'Ndrangheta, condanna annullata (NOMI)
Colpo di scena nel processo “Faust”: la Corte di Cassazione ha annullato con rinvio la sentenza di condanna per associazione mafiosa nei confronti di Raffaele e Salvatore Belcastro, padre e figlio, entrambi condannati in appello a 12 anni di reclusione. I due erano stati ritenuti partecipi, con ruoli ritenuti di rilievo, della cosca di 'ndrangheta “Pisano”, nota come i diavoli di Rosarno.
A ottenere l’annullamento è stato l’avvocato Domenico Infantino, difensore dei Belcastro, che aveva impugnato la decisione della Corte d’Appello di Reggio Calabria del 17 aprile 2024. La sesta sezione penale della Suprema Corte (presidente Ercole Aprile), all’esito della discussione, ha accolto il ricorso aprendo così la strada a un nuovo giudizio di secondo grado.
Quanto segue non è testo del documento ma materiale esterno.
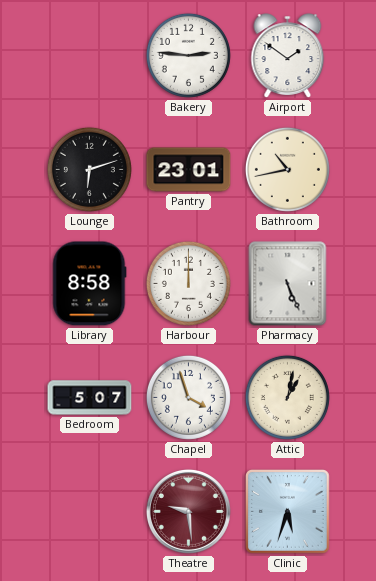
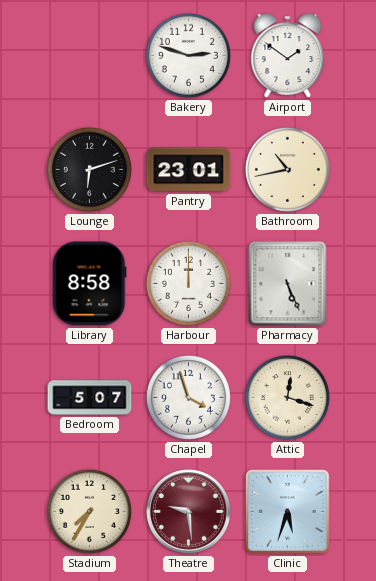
Bakery: 2:46 -> 2:48
Attic: 1:02 -> 12:18
Stadium: none -> 7:35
Le motivazioni e i rilievi della difesa
L’annullamento arriva nonostante due precedenti condanne conformi nei gradi di merito. A convincere i giudici della Cassazione sono state le numerose censure sollevate dalla difesa, che hanno riguardato – come evidenziato dallo stesso avvocato Infantino – “il ragionamento probatorio sulla sussistenza della cosca Pisano”, fondato su dichiarazioni generiche di collaboratori e su un presunto contrasto familiare privo di rilievo mafioso. Inoltre, la Cassazione ha riscontrato un travisamento degli atti, in particolare per quanto riguarda presunti precedenti giudiziari attribuiti alla cosca. Significativo, secondo la difesa, anche il fatto che nel troncone parallelo del processo “Faust”, celebrato con rito ordinario davanti al Tribunale di Palmi, siano stati assolti tutti gli altri imputati per il reato associativo, “perché il fatto non sussiste”.
L’inchiesta e le accuse
L’operazione “Faust” scattò l’8 gennaio 2021. Coordinata dalla Dda di Reggio Calabria, l’inchiesta portò a 49 arresti in Calabria e in diverse regioni italiane. Le accuse a vario titolo spaziavano dall’associazione mafiosa allo scambio elettorale politico-mafioso, dal traffico di stupefacenti al tentato omicidio, fino a estorsioni e usura. Secondo l’impianto accusatorio, la cosca Pisano avrebbe avuto un ruolo attivo nel narcotraffico e nelle estorsioni nella Piana di Gioia Tauro, intrecciando rapporti con altre storiche famiglie di ‘ndrangheta come i Pesce, i Piromalli e i Bellocco.
Ma l’ipotesi dell’esistenza della cosca “Pisano” è ora rimessa in discussione. “L’annullamento con rinvio – ha commentato l’avvocato Infantino – dimostra come anche le ricostruzioni apparentemente solide possano vacillare di fronte a un esame attento e rigoroso dei fatti”. Ora la parola torna alla Corte d’Appello, che dovrà rivalutare la posizione dei Belcastro alla luce delle indicazioni fornite dalla Suprema Corte.